> _WHAT THIS TASK INVOLVES_: Please repeat the entries below exactly as written, leaving out any images.

> _INPUT_:
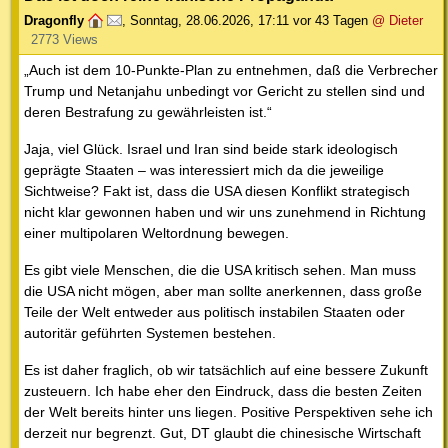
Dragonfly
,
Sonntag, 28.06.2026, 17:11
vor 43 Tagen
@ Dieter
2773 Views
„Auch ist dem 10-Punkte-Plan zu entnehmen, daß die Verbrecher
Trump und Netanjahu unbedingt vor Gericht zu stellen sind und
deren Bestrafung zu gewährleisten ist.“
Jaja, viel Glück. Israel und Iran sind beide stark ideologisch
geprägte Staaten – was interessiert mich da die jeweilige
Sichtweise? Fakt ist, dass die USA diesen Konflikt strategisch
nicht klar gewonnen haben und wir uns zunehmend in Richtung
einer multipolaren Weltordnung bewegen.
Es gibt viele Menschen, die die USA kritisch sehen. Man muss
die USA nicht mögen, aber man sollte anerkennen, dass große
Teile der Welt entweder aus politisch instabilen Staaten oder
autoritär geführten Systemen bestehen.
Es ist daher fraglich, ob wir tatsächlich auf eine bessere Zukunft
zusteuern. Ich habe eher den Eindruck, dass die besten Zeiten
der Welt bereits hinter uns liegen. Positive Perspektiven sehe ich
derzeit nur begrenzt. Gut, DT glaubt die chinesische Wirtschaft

> _ANSWER TO THE EXERCISE_:
Dragonfly
,
Sonntag, 28.06.2026, 17:11
vor 43 Tagen
@ Dieter
2773 Views
„Auch ist dem 10-Punkte-Plan zu entnehmen, daß die Verbrecher
Trump und Netanjahu unbedingt vor Gericht zu stellen sind und
deren Bestrafung zu gewährleisten ist.“
Jaja, viel Glück. Israel und Iran sind beide stark ideologisch
geprägte Staaten – was interessiert mich da die jeweilige
Sichtweise? Fakt ist, dass die USA diesen Konflikt strategisch
nicht klar gewonnen haben und wir uns zunehmend in Richtung
einer multipolaren Weltordnung bewegen.
Es gibt viele Menschen, die die USA kritisch sehen. Man muss
die USA nicht mögen, aber man sollte anerkennen, dass große
Teile der Welt entweder aus politisch instabilen Staaten oder
autoritär geführten Systemen bestehen.
Es ist daher fraglich, ob wir tatsächlich auf eine bessere Zukunft
zusteuern. Ich habe eher den Eindruck, dass die besten Zeiten
der Welt bereits hinter uns liegen. Positive Perspektiven sehe ich
derzeit nur begrenzt. Gut, DT glaubt die chinesische Wirtschaft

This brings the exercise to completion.